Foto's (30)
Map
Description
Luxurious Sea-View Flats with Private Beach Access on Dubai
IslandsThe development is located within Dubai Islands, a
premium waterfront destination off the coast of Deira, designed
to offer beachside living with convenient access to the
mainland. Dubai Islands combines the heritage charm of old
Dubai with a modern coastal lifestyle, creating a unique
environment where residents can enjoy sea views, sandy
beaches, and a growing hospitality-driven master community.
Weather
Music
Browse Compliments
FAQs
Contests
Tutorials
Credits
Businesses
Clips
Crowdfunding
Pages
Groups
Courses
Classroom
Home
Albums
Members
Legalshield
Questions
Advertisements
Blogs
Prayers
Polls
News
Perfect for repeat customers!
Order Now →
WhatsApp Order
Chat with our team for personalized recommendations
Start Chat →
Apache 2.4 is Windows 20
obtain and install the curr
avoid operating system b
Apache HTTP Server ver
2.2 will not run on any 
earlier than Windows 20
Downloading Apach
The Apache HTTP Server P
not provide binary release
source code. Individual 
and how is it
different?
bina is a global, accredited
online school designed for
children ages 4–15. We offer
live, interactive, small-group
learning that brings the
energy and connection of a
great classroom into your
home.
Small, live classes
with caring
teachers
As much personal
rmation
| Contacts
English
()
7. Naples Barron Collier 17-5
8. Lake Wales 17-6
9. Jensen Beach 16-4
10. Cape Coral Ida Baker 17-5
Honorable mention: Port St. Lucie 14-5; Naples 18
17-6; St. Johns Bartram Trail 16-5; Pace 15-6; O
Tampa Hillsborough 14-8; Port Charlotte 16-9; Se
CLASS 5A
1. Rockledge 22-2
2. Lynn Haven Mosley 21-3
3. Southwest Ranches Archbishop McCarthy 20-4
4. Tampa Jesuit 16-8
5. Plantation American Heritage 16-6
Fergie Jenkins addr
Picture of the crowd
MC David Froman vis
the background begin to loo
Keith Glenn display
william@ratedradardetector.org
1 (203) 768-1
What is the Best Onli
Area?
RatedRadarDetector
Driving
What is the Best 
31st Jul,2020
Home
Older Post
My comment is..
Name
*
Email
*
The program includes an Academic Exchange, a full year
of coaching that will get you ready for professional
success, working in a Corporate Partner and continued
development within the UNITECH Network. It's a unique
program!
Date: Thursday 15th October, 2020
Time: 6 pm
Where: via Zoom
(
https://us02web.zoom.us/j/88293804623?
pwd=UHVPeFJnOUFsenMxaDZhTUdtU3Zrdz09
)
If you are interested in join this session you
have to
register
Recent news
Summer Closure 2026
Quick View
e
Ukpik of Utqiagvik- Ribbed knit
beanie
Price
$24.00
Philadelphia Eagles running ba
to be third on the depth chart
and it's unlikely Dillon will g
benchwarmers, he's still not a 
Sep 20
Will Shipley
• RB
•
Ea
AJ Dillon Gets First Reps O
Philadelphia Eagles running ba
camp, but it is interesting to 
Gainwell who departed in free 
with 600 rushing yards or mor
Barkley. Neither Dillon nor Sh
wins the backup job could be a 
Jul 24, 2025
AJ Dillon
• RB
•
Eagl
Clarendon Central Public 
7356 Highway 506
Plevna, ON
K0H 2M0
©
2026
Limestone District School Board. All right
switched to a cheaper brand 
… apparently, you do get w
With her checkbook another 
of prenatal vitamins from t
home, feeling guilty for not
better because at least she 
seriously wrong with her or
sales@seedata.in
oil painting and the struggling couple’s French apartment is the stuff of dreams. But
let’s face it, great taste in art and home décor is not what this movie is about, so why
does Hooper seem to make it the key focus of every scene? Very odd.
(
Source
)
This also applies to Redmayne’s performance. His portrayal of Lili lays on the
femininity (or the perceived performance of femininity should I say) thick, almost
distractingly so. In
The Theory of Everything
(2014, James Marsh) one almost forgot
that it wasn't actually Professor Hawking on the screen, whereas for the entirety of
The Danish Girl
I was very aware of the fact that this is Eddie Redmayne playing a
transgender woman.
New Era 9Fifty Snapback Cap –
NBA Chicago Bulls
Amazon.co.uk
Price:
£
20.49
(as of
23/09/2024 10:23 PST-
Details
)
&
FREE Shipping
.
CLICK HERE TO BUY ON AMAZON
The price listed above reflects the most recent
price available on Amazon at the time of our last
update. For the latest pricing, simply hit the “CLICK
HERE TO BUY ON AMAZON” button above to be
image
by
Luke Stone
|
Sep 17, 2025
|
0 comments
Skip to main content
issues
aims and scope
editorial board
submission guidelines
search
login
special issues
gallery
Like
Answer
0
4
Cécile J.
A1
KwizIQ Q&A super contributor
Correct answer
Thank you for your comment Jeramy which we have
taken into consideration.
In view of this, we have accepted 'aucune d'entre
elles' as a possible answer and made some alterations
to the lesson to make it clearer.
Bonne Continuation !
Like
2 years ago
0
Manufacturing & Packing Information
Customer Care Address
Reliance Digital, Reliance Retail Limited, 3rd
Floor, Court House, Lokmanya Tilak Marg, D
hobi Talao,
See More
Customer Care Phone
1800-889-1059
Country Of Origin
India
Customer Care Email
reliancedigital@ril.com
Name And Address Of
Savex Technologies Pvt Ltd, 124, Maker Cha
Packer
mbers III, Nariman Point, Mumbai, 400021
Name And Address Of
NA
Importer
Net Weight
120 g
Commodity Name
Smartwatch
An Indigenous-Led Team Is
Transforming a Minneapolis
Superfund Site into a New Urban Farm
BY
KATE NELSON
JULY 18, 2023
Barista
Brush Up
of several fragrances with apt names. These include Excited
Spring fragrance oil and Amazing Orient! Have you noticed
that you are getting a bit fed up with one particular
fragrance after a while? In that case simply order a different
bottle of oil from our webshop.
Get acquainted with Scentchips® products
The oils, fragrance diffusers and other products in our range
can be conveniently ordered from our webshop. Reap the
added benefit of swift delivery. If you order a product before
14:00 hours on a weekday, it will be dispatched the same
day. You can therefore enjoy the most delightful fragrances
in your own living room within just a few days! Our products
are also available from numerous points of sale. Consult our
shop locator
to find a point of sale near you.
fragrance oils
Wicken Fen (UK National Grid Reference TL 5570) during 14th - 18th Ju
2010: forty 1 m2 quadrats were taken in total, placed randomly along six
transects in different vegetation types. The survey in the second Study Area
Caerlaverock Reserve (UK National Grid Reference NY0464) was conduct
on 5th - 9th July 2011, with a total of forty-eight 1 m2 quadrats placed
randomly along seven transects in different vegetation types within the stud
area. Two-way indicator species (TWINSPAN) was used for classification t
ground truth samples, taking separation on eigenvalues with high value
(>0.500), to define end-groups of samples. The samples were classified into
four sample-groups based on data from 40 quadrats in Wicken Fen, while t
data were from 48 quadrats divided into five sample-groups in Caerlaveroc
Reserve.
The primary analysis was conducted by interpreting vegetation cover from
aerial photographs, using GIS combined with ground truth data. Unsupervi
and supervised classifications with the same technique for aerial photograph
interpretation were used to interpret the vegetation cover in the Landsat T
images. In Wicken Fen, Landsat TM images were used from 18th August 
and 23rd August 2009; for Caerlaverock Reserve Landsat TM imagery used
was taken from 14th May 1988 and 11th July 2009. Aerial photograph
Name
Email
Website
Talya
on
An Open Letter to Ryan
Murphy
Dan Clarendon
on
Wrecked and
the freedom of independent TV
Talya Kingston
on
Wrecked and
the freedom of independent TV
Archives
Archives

Your task:
Return the material above in full, exactly as it appears.

Solution to the exercise:
Foto's (30)
Map
Description
Luxurious Sea-View Flats with Private Beach Access on Dubai
IslandsThe development is located within Dubai Islands, a
premium waterfront destination off the coast of Deira, designed
to offer beachside living with convenient access to the
mainland. Dubai Islands combines the heritage charm of old
Dubai with a modern coastal lifestyle, creating a unique
environment where residents can enjoy sea views, sandy
beaches, and a growing hospitality-driven master community.
Weather
Music
Browse Compliments
FAQs
Contests
Tutorials
Credits
Businesses
Clips
Crowdfunding
Pages
Groups
Courses
Classroom
Home
Albums
Members
Legalshield
Questions
Advertisements
Blogs
Prayers
Polls
News
Perfect for repeat customers!
Order Now →
WhatsApp Order
Chat with our team for personalized recommendations
Start Chat →
Apache 2.4 is Windows 20
obtain and install the curr
avoid operating system b
Apache HTTP Server ver
2.2 will not run on any 
earlier than Windows 20
Downloading Apach
The Apache HTTP Server P
not provide binary release
source code. Individual 
and how is it
different?
bina is a global, accredited
online school designed for
children ages 4–15. We offer
live, interactive, small-group
learning that brings the
energy and connection of a
great classroom into your
home.
Small, live classes
with caring
teachers
As much personal
rmation
| Contacts
English
()
7. Naples Barron Collier 17-5
8. Lake Wales 17-6
9. Jensen Beach 16-4
10. Cape Coral Ida Baker 17-5
Honorable mention: Port St. Lucie 14-5; Naples 18
17-6; St. Johns Bartram Trail 16-5; Pace 15-6; O
Tampa Hillsborough 14-8; Port Charlotte 16-9; Se
CLASS 5A
1. Rockledge 22-2
2. Lynn Haven Mosley 21-3
3. Southwest Ranches Archbishop McCarthy 20-4
4. Tampa Jesuit 16-8
5. Plantation American Heritage 16-6
Fergie Jenkins addr
Picture of the crowd
MC David Froman vis
the background begin to loo
Keith Glenn display
william@ratedradardetector.org
1 (203) 768-1
What is the Best Onli
Area?
RatedRadarDetector
Driving
What is the Best 
31st Jul,2020
Home
Older Post
My comment is..
Name
*
Email
*
The program includes an Academic Exchange, a full year
of coaching that will get you ready for professional
success, working in a Corporate Partner and continued
development within the UNITECH Network. It's a unique
program!
Date: Thursday 15th October, 2020
Time: 6 pm
Where: via Zoom
(
https://us02web.zoom.us/j/88293804623?
pwd=UHVPeFJnOUFsenMxaDZhTUdtU3Zrdz09
)
If you are interested in join this session you
have to
register
Recent news
Summer Closure 2026
Quick View
e
Ukpik of Utqiagvik- Ribbed knit
beanie
Price
$24.00
Philadelphia Eagles running ba
to be third on the depth chart
and it's unlikely Dillon will g
benchwarmers, he's still not a 
Sep 20
Will Shipley
• RB
•
Ea
AJ Dillon Gets First Reps O
Philadelphia Eagles running ba
camp, but it is interesting to 
Gainwell who departed in free 
with 600 rushing yards or mor
Barkley. Neither Dillon nor Sh
wins the backup job could be a 
Jul 24, 2025
AJ Dillon
• RB
•
Eagl
Clarendon Central Public 
7356 Highway 506
Plevna, ON
K0H 2M0
©
2026
Limestone District School Board. All right
switched to a cheaper brand 
… apparently, you do get w
With her checkbook another 
of prenatal vitamins from t
home, feeling guilty for not
better because at least she 
seriously wrong with her or
sales@seedata.in
oil painting and the struggling couple’s French apartment is the stuff of dreams. But
let’s face it, great taste in art and home décor is not what this movie is about, so why
does Hooper seem to make it the key focus of every scene? Very odd.
(
Source
)
This also applies to Redmayne’s performance. His portrayal of Lili lays on the
femininity (or the perceived performance of femininity should I say) thick, almost
distractingly so. In
The Theory of Everything
(2014, James Marsh) one almost forgot
that it wasn't actually Professor Hawking on the screen, whereas for the entirety of
The Danish Girl
I was very aware of the fact that this is Eddie Redmayne playing a
transgender woman.
New Era 9Fifty Snapback Cap –
NBA Chicago Bulls
Amazon.co.uk
Price:
£
20.49
(as of
23/09/2024 10:23 PST-
Details
)
&
FREE Shipping
.
CLICK HERE TO BUY ON AMAZON
The price listed above reflects the most recent
price available on Amazon at the time of our last
update. For the latest pricing, simply hit the “CLICK
HERE TO BUY ON AMAZON” button above to be
image
by
Luke Stone
|
Sep 17, 2025
|
0 comments
Skip to main content
issues
aims and scope
editorial board
submission guidelines
search
login
special issues
gallery
Like
Answer
0
4
Cécile J.
A1
KwizIQ Q&A super contributor
Correct answer
Thank you for your comment Jeramy which we have
taken into consideration.
In view of this, we have accepted 'aucune d'entre
elles' as a possible answer and made some alterations
to the lesson to make it clearer.
Bonne Continuation !
Like
2 years ago
0
Manufacturing & Packing Information
Customer Care Address
Reliance Digital, Reliance Retail Limited, 3rd
Floor, Court House, Lokmanya Tilak Marg, D
hobi Talao,
See More
Customer Care Phone
1800-889-1059
Country Of Origin
India
Customer Care Email
reliancedigital@ril.com
Name And Address Of
Savex Technologies Pvt Ltd, 124, Maker Cha
Packer
mbers III, Nariman Point, Mumbai, 400021
Name And Address Of
NA
Importer
Net Weight
120 g
Commodity Name
Smartwatch
An Indigenous-Led Team Is
Transforming a Minneapolis
Superfund Site into a New Urban Farm
BY
KATE NELSON
JULY 18, 2023
Barista
Brush Up
of several fragrances with apt names. These include Excited
Spring fragrance oil and Amazing Orient! Have you noticed
that you are getting a bit fed up with one particular
fragrance after a while? In that case simply order a different
bottle of oil from our webshop.
Get acquainted with Scentchips® products
The oils, fragrance diffusers and other products in our range
can be conveniently ordered from our webshop. Reap the
added benefit of swift delivery. If you order a product before
14:00 hours on a weekday, it will be dispatched the same
day. You can therefore enjoy the most delightful fragrances
in your own living room within just a few days! Our products
are also available from numerous points of sale. Consult our
shop locator
to find a point of sale near you.
fragrance oils
Wicken Fen (UK National Grid Reference TL 5570) during 14th - 18th Ju
2010: forty 1 m2 quadrats were taken in total, placed randomly along six
transects in different vegetation types. The survey in the second Study Area
Caerlaverock Reserve (UK National Grid Reference NY0464) was conduct
on 5th - 9th July 2011, with a total of forty-eight 1 m2 quadrats placed
randomly along seven transects in different vegetation types within the stud
area. Two-way indicator species (TWINSPAN) was used for classification t
ground truth samples, taking separation on eigenvalues with high value
(>0.500), to define end-groups of samples. The samples were classified into
four sample-groups based on data from 40 quadrats in Wicken Fen, while t
data were from 48 quadrats divided into five sample-groups in Caerlaveroc
Reserve.
The primary analysis was conducted by interpreting vegetation cover from
aerial photographs, using GIS combined with ground truth data. Unsupervi
and supervised classifications with the same technique for aerial photograph
interpretation were used to interpret the vegetation cover in the Landsat T
images. In Wicken Fen, Landsat TM images were used from 18th August 
and 23rd August 2009; for Caerlaverock Reserve Landsat TM imagery used
was taken from 14th May 1988 and 11th July 2009. Aerial photograph
Name
Email
Website
Talya
on
An Open Letter to Ryan
Murphy
Dan Clarendon
on
Wrecked and
the freedom of independent TV
Talya Kingston
on
Wrecked and
the freedom of independent TV
Archives
Archives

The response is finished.